By tomheiber 05/24/2023

Unlocking the Power of AI on Consumer Hardware - State of Local AI, May 2023

5 Minutes read 116

In our journey towards creating an AI assistant, we have been exploring the boundaries of what can be achieved using ordinary consumer hardware, without incurring any additional cost and eliminating the need for reliance on external APIs. The results have been nothing short of surprising. Here's what we've accomplished.

Local Language Models (LLMs) on Consumer-grade Systems

With a home-grade computer system packed with 128GB of RAM and a 24GB graphics card, and running the latest version of Ubuntu, we have been able to execute impressive AI models locally. Our research has mainly focused on open-source models that can be commercially licensed, but we've also explored models based on Meta's LLaMA, available through renowned platforms like HuggingFace and GitHub.

To make our research easier, we've referenced a list of commercially available local LLMs. You can find it here: Open local LLMs.

Our Performance Benchmark

By utilizing the OobaBooga model loader and text generation UI, we've put to test and successfully used the top 30 open-source models. These models have been built on the LLaMA model released by Meta, which is unfortunately not licensed for commercial use. We wait for OpenLM Research to complete training their 1T OpenLLaMA Model, so we can fine-tune our models using datasets similar to the ones below:

  • WizardLM-30B-Uncensored-GGML: This model currently leads the open-source market, boasting top scores in tests for deductive reasoning (15/26 passed) in zero-shot and multi-shot instruct queries.
  • WizardLM-Vicuna 13B: An excellent model for chat, creating an action plan, problem-solving (12/26 passed deductive reasoning tests), and generating about three tokens per second.
  • StarCoder 13B: Equipped with an 8K token context window, this model can generate code blocks in over 80 programming languages, find bugs, and complete fill-in-the-middle code tasks. We've further optimized it for Python generation and are considering its potential for the Rust programming language.

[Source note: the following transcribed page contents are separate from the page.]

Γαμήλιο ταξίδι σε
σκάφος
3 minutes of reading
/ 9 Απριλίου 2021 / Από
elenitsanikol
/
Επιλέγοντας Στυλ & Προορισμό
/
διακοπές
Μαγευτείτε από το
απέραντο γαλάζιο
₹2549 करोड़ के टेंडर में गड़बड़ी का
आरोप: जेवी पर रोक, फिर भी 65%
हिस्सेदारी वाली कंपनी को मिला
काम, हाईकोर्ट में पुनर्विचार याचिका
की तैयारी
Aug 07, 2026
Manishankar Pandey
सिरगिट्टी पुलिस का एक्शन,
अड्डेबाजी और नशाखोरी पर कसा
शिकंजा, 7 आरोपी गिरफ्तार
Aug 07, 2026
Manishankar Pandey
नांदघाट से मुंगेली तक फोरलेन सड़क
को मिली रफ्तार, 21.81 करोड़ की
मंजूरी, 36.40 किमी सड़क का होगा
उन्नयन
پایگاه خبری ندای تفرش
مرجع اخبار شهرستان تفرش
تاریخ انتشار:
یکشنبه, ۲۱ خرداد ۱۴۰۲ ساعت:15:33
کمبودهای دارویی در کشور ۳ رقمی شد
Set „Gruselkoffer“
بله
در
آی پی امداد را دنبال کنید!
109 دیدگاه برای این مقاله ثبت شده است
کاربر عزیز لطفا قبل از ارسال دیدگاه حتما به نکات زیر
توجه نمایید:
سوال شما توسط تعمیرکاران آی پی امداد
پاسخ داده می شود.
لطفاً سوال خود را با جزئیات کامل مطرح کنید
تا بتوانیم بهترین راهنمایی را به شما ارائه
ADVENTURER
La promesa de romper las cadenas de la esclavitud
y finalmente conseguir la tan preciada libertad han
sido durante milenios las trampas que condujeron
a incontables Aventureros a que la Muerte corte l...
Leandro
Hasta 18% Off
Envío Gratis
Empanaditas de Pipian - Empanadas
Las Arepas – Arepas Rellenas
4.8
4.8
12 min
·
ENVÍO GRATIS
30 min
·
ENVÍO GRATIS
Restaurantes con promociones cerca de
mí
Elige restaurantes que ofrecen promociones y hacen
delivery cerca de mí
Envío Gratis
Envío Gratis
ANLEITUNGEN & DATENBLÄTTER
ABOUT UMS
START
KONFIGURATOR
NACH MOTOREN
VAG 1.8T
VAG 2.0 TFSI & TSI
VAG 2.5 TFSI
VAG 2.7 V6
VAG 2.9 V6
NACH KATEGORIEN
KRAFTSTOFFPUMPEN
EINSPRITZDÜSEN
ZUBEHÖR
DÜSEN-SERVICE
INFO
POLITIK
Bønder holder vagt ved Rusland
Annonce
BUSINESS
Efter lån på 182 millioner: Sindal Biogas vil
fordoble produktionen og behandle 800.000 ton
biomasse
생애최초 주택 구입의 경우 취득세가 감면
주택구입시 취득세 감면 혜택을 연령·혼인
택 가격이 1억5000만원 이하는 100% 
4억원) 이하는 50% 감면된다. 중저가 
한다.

Model Size and Deductive Reasoning

Our findings show that models with less than 13B parameters, despite being fine-tuned with several popular datasets, struggle to perform complex AI tasks. However, 13B models are beginning to show promising results, with some achieving as high as 98% deductive reasoning compared to ChatGPT 3.5. On the other hand, models with 30B parameters display advanced reasoning skills, though they require significantly higher time and cost for training and fine-tuning.

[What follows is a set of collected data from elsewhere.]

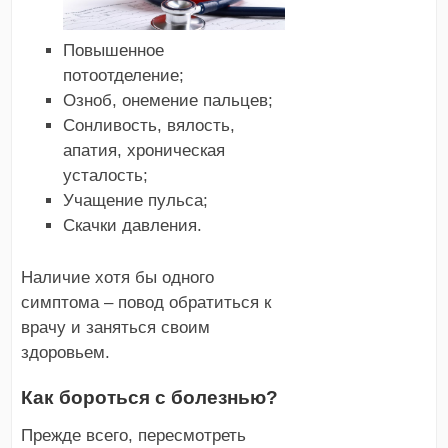
Повышенное
потоотделение;
Озноб, онемение пальцев;
Сонливость, вялость,
апатия, хроническая
усталость;
Учащение пульса;
Скачки давления.
Наличие хотя бы одного
симптома – повод обратиться к
врачу и заняться своим
здоровьем.
Как бороться с болезнью?
Прежде всего, пересмотреть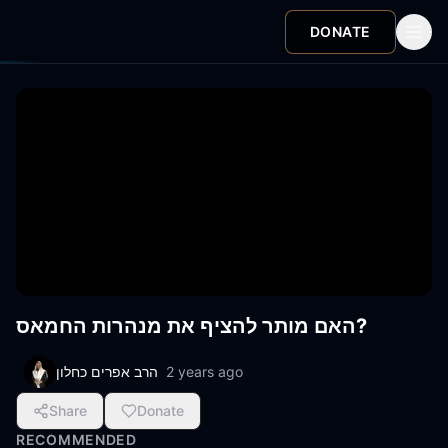
DONATE
האם מותר להציף את מנהרות החמאס?
הרב אפרים כחלון
2 years ago
Share
Donate
RECOMMENDED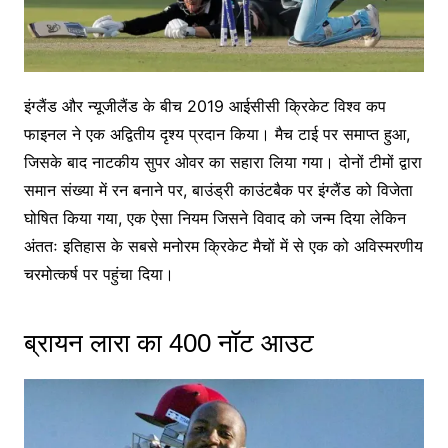
इंग्लैंड और न्यूजीलैंड के बीच 2019 आईसीसी क्रिकेट विश्व कप
फाइनल ने एक अद्वितीय दृश्य प्रदान किया। मैच टाई पर समाप्त हुआ,
जिसके बाद नाटकीय सुपर ओवर का सहारा लिया गया। दोनों टीमों द्वारा
समान संख्या में रन बनाने पर, बाउंड्री काउंटबैक पर इंग्लैंड को विजेता
घोषित किया गया, एक ऐसा नियम जिसने विवाद को जन्म दिया लेकिन
अंततः इतिहास के सबसे मनोरम क्रिकेट मैचों में से एक को अविस्मरणीय
चरमोत्कर्ष पर पहुंचा दिया।
ब्रायन लारा का 400 नॉट आउट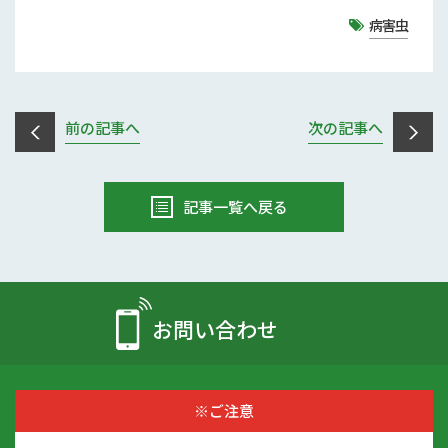
病害虫
前の記事へ
次の記事へ
記事一覧へ戻る
お問い合わせ
※ご注意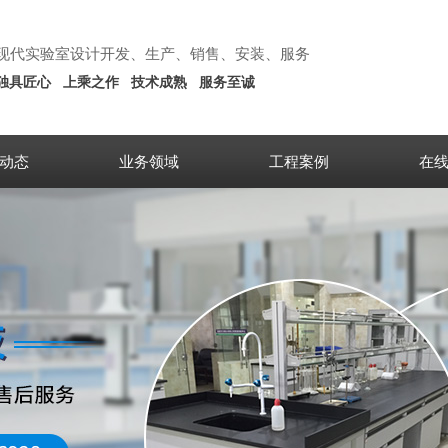
现代实验室设计开发、生产、销售、安装、服务
独具匠心
上乘之作
技术成熟
服务至诚
动态
业务领域
工程案例
在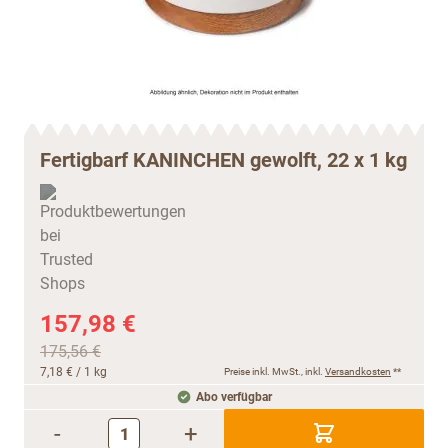
Fertigbarf KANINCHEN gewolft, 22 x 1 kg
157,98 €
175,56 €
7,18 €
/ 1 kg
Preise inkl. MwSt., inkl.
Versandkosten
**
Abo verfügbar
-
+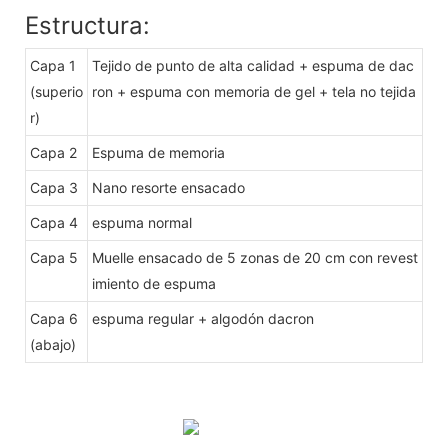
Estructura:
Capa 1
Tejido de punto de alta calidad + espuma de dac
(superio
ron + espuma con memoria de gel + tela no tejida
r)
Capa 2
Espuma de memoria
Capa 3
Nano resorte ensacado
Capa 4
espuma normal
Capa 5
Muelle ensacado de 5 zonas de 20 cm con revest
imiento de espuma
Capa 6
espuma regular + algodón dacron
(abajo)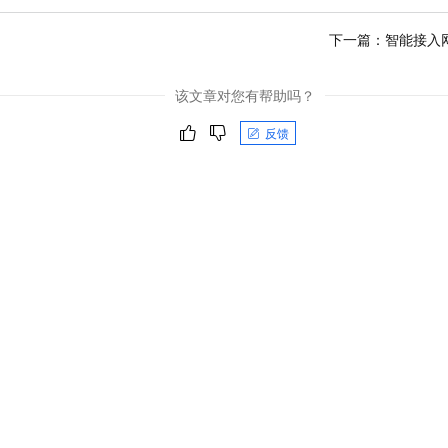
下一篇：
智能接入
该文章对您有帮助吗？
反馈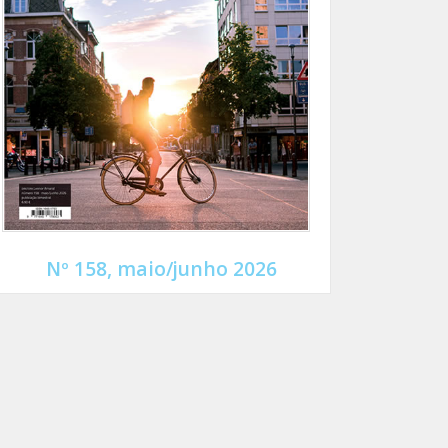
Nº 158, maio/junho 2026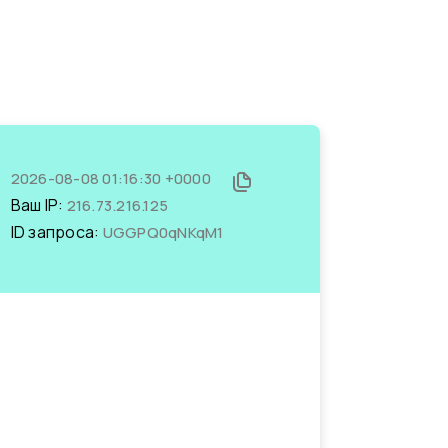
2026-08-08 01:16:30 +0000
Ваш IP:
216.73.216.125
ID запроса:
UGGPQ0qNKqM1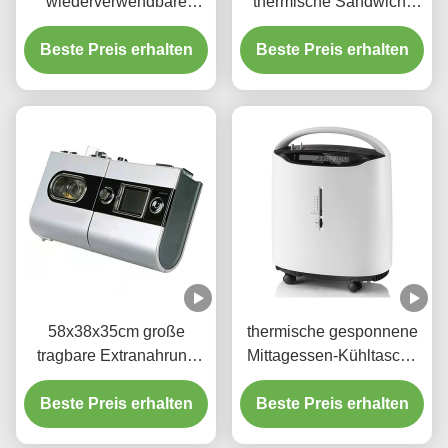
wiederverwendbare
thermische Sandwich-
Wärmedämmungs-
Isolierungs-Kühltasche
Beste Preis erhalten
Taschen-Pizza-
Beste Preis erhalten
für Burger-Frucht
Nahrungsmittellieferung
tragbar
58x38x35cm große
thermische gesponnene
tragbare Extranahrung
Mittagessen-Kühltasche
isolierte Taschen-
des Film-40L für die
Beste Preis erhalten
Offsetdruck
Hitze-Bewahrungs-kalte
Beste Preis erhalten
große Kapazität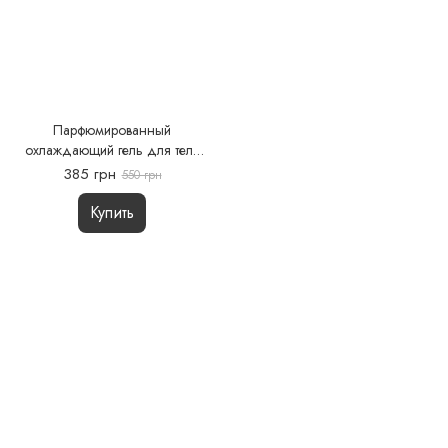
Парфюмированный
охлаждающий гель для тела
ICE DROP
385 грн
550 грн
Купить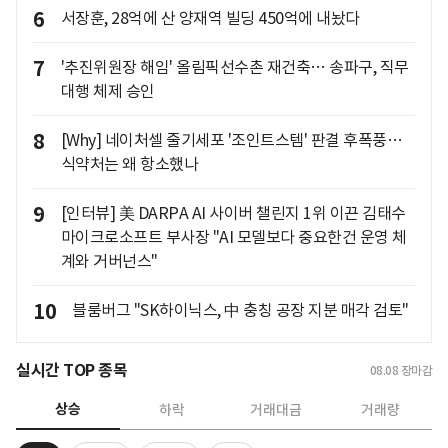
6
서장훈, 28억에 산 양재역 빌딩 450억에 내놨다
7
'추진위원장 해임' 올림픽선수촌 재건축… 송파구, 직무
대행 체제 승인
8
[Why] 네이처셀 줄기세포 '조인트스템' 판결 후폭풍…
식약처는 왜 항소했나
9
[인터뷰] 美 DARPA AI 사이버 챌린지 1위 이끈 김태수
마이크로소프트 부사장 "AI 모델보다 중요한건 운영 체
계와 거버넌스"
10
블룸버그 "SK하이닉스, 中 충칭 공장 지분 매각 검토"
실시간 TOP 종목
08.08
장마감
상승
하락
거래대금
거래량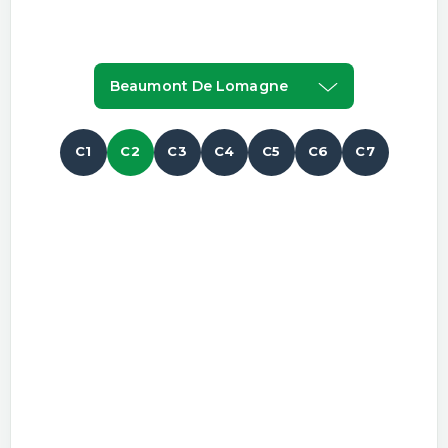
Beaumont De Lomagne
C1
C2
C3
C4
C5
C6
C7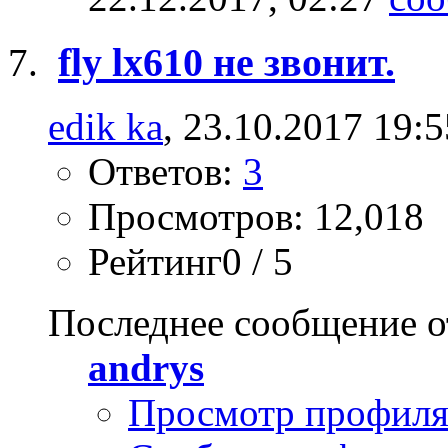
fly lx610 не звонит.
edik ka
, 23.10.2017 19:5
Ответов:
3
Просмотров: 12,018
Рейтинг0 / 5
Последнее сообщение о
andrys
Просмотр профил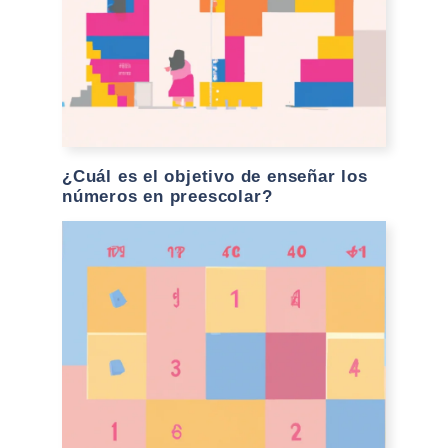
¿Cuál es el objetivo de enseñar los
números en preescolar?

In an effort to balance intelligence and size, we've tested models with float16 precision and quantized down to int4. The resulting models are slightly less intelligent but considerably smaller, making them a viable option for systems with memory limitations.

Despite significant progress, the capabilities of local LLM models remain somewhat limited for complex tasks. However, we anticipate the emergence of new 30B and 65B models that may change this narrative.

Context Size

The capacity of a model to recall the conversation and infer new responses based on prior output and user input — the context size — is critical for AI assistants. Larger context sizes enable more natural conversations with the AI, rather than being limited to individual prompts. However, these advantages come with trade-offs, namely increased memory usage and longer response generation times.

For instance, a 13B model running entirely on a GPU can produce 3 tokens per second with a 500-token context but slows down to 0.5 tokens per second with a 2000-token context. Moreover, swapping some layers of the model into the system RAM causes a significant drop in these numbers.

Censorship / Alignment

We believe that an AI model should be unbiased and capable of truthfully answering any question posed. To this end, we've developed a method to measure the degree of censorship in the models we test by posing controversial questions and recording the model's response. We've observed indications that uncensored models may possess a higher capacity for reasoning and problem-solving, although we've yet to independently verify this.


The field of LLMs is rapidly evolving, with new models and toolsets being released or updated daily, often breaking backward compatibility. This often compels us to revise or rebuild certain tools to accommodate these changes.

Our Next Steps

We're moving forward with a clear vision: to train and fine-tune our models to surpass the deductive reasoning scores of GPT3.5. We're also planning to integrate semantic (vector) databases for long-term memory storage. One of the intriguing ideas we're exploring is to fine-tune active models based on the day's activities, somewhat akin to dreaming.

Further, we're looking at text-to-speech models that can operate alongside local conversational models, paving the way for a more immersive AI experience.